### Try it
When you reach the line containing "Мне нужна помощь" in the data below, begin returning lines exactly as written, and stop once the line containing "2 versements de dividendes trimestriels de" has been returned.

### Excerpts from a dataset
════════════════

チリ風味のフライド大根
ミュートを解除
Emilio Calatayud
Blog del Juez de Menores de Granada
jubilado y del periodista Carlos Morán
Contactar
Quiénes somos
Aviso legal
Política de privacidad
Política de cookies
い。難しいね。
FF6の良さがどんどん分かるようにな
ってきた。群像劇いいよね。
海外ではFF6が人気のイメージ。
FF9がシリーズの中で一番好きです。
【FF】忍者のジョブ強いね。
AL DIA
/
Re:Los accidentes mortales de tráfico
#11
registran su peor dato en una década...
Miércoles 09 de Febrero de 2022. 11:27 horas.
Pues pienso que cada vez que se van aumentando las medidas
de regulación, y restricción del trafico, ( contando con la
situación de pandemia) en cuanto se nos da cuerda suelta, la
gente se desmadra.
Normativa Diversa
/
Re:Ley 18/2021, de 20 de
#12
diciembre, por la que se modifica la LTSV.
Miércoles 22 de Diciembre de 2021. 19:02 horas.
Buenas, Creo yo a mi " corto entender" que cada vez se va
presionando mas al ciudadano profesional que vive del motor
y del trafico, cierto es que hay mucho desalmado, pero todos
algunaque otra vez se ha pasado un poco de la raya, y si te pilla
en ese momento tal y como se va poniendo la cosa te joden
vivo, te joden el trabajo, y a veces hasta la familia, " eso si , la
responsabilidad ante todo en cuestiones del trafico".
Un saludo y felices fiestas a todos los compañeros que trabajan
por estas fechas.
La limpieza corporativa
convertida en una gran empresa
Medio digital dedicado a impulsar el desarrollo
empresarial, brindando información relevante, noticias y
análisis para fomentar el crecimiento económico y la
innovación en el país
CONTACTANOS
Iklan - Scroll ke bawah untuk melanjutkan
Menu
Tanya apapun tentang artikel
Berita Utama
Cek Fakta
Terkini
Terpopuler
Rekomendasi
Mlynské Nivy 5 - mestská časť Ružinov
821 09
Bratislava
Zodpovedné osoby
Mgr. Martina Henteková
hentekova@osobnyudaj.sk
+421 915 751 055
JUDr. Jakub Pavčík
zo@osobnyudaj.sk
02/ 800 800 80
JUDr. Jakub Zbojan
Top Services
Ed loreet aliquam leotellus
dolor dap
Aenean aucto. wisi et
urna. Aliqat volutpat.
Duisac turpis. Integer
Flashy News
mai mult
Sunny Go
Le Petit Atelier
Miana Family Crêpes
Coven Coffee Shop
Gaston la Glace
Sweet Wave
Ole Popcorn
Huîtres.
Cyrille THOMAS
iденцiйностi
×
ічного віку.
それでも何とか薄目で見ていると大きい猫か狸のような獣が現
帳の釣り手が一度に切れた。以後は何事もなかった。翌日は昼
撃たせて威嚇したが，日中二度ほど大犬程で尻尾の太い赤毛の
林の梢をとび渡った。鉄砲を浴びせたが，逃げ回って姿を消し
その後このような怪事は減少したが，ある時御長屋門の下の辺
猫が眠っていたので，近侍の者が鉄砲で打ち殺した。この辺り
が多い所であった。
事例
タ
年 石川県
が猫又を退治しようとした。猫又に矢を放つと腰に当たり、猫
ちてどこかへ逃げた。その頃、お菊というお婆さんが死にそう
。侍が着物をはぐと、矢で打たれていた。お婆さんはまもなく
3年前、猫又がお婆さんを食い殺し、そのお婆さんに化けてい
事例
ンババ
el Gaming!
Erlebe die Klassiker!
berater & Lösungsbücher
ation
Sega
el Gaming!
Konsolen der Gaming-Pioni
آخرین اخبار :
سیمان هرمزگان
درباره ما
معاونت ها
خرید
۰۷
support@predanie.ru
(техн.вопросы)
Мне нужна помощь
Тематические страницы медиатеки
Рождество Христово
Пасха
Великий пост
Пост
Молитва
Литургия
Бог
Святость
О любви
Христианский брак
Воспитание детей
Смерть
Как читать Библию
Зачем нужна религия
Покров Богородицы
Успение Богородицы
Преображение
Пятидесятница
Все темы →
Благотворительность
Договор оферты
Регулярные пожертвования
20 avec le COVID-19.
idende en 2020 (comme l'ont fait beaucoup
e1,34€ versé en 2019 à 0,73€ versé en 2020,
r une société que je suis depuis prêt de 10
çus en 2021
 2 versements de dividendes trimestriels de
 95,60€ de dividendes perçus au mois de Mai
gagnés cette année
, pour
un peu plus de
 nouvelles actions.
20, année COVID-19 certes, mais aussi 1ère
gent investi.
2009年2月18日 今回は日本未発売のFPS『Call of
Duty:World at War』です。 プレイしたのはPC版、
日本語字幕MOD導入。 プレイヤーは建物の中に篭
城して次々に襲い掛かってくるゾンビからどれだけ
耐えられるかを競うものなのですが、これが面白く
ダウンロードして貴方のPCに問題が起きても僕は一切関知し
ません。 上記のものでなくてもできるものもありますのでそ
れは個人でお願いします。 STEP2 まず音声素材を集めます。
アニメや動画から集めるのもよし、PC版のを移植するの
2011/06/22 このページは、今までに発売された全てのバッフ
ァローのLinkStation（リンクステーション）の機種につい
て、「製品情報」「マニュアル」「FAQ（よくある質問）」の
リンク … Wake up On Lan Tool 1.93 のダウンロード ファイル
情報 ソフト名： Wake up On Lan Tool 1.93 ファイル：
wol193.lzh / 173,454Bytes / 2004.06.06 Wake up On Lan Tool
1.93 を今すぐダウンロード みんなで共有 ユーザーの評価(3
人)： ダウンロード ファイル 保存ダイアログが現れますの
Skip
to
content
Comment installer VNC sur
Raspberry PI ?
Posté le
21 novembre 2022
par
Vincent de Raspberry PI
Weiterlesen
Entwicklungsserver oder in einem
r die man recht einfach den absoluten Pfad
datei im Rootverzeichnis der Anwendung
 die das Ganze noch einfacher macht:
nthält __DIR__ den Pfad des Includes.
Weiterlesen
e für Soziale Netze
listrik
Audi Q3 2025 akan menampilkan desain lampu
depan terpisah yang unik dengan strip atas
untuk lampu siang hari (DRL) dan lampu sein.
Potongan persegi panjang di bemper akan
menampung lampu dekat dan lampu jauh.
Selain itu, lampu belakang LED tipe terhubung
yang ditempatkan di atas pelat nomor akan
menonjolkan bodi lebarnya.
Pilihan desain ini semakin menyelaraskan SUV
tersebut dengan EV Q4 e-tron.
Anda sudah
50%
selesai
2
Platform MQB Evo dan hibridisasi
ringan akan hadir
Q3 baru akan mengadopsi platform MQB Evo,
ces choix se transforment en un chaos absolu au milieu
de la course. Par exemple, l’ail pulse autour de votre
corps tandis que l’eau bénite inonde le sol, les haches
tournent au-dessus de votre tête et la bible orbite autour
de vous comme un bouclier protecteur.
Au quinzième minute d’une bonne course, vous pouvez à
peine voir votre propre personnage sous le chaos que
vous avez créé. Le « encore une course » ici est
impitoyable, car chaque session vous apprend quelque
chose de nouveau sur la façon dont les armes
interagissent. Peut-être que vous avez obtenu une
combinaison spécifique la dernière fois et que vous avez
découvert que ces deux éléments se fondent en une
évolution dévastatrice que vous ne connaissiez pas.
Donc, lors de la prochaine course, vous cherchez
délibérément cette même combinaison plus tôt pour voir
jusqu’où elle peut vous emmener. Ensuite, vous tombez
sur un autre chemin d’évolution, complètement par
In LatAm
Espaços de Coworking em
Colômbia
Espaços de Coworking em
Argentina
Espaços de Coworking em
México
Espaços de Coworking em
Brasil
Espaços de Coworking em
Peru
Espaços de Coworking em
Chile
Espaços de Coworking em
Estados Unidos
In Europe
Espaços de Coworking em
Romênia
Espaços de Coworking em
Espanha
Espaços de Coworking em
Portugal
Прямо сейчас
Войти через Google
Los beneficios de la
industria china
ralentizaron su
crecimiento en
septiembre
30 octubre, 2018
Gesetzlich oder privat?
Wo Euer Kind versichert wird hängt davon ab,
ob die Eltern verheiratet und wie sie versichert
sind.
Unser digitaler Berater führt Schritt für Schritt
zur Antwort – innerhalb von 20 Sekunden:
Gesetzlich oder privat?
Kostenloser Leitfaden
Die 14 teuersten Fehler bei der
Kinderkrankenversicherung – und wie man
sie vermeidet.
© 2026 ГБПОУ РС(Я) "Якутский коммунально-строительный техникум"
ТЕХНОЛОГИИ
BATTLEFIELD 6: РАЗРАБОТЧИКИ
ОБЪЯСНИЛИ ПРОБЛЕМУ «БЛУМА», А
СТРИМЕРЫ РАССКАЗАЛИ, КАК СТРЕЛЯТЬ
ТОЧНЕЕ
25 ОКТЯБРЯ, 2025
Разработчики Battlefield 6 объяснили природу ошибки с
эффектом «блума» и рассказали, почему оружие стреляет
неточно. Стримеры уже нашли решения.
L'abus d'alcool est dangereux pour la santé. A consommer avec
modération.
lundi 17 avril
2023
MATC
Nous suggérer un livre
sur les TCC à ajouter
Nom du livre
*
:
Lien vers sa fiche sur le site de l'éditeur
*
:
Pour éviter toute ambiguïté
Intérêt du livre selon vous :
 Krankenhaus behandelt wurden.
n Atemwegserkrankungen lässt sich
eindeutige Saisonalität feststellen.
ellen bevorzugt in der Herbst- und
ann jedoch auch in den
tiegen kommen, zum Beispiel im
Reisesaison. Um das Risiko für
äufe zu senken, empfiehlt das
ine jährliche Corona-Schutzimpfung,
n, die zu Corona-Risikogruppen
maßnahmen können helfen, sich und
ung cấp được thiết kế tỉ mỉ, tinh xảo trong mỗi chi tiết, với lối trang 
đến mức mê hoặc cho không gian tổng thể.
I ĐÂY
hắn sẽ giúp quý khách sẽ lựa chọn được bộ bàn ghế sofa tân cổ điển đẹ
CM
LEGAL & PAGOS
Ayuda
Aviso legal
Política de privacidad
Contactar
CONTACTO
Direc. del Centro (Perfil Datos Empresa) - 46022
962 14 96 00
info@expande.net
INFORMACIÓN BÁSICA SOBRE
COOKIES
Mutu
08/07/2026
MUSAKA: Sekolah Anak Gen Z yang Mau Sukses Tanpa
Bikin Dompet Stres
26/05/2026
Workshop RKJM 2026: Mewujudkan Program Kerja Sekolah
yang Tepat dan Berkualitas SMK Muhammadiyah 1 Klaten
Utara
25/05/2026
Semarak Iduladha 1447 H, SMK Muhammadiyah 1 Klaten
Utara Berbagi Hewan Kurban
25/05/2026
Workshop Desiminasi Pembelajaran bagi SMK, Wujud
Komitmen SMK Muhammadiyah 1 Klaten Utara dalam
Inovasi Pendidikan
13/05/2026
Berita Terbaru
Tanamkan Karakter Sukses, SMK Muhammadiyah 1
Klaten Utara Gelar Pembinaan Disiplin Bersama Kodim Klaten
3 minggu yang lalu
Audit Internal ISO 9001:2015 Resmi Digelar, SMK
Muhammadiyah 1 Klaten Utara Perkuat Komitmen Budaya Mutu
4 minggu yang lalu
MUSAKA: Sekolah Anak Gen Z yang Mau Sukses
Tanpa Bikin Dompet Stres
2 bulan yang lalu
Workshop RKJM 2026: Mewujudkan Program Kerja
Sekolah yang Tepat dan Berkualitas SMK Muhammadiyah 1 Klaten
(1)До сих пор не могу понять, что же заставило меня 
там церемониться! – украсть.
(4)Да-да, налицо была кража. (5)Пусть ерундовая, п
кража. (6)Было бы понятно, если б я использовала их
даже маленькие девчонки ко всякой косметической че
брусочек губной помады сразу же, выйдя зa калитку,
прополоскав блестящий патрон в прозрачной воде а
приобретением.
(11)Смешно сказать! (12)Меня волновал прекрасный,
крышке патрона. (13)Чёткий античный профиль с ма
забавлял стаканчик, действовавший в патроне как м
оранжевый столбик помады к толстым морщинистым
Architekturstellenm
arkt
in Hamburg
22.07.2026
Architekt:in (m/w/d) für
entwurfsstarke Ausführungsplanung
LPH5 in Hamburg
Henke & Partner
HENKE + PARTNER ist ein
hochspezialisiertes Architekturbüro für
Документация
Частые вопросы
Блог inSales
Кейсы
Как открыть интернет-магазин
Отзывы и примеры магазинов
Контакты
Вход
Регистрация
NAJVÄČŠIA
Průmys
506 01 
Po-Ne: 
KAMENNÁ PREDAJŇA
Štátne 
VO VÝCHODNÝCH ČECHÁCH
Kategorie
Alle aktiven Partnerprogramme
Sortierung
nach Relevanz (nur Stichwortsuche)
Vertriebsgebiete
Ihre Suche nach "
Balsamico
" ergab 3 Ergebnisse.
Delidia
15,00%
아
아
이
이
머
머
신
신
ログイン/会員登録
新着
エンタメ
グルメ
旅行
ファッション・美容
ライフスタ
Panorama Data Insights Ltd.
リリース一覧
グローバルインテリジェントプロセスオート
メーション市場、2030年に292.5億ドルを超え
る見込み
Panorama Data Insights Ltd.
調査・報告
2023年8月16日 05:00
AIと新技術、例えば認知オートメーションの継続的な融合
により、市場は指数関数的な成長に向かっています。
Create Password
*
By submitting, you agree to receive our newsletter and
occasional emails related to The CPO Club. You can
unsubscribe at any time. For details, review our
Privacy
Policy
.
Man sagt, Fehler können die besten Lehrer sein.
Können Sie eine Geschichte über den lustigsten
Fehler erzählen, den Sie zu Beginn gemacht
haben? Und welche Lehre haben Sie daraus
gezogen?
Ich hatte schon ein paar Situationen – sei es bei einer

════════════════

### Problem solution
Мне нужна помощь
Тематические страницы медиатеки
Рождество Христово
Пасха
Великий пост
Пост
Молитва
Литургия
Бог
Святость
О любви
Христианский брак
Воспитание детей
Смерть
Как читать Библию
Зачем нужна религия
Покров Богородицы
Успение Богородицы
Преображение
Пятидесятница
Все темы →
Благотворительность
Договор оферты
Регулярные пожертвования
20 avec le COVID-19.
idende en 2020 (comme l'ont fait beaucoup
e1,34€ versé en 2019 à 0,73€ versé en 2020,
r une société que je suis depuis prêt de 10
çus en 2021
 2 versements de dividendes trimestriels de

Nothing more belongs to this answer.